Task to complete: For each line below that holds "France", return the line as it stands.

Listed records:
****************************************
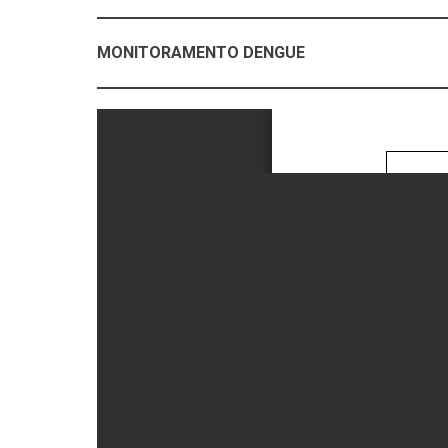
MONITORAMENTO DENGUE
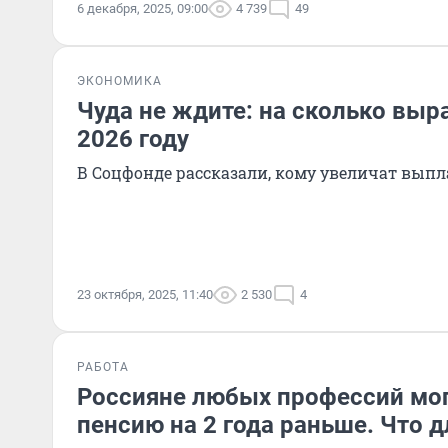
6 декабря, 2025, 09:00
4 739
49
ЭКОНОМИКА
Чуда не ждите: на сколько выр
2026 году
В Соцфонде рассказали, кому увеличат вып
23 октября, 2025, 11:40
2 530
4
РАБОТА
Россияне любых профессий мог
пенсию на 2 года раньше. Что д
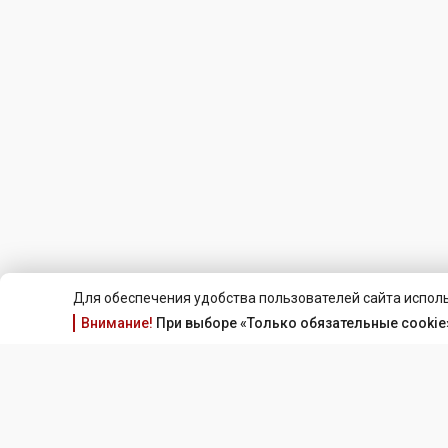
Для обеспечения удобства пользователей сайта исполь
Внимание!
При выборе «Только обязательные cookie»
****************************************
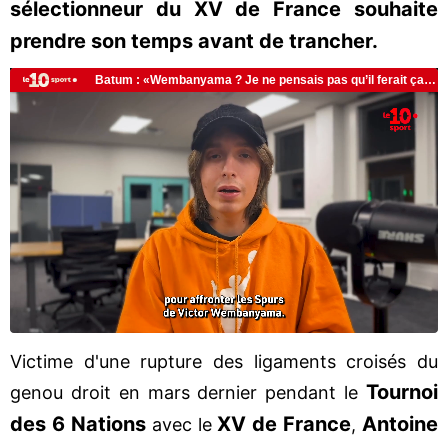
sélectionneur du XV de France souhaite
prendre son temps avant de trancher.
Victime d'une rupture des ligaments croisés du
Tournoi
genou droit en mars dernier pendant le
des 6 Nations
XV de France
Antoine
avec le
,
****************************************
Response area:
sélectionneur du XV de France souhaite
XV de France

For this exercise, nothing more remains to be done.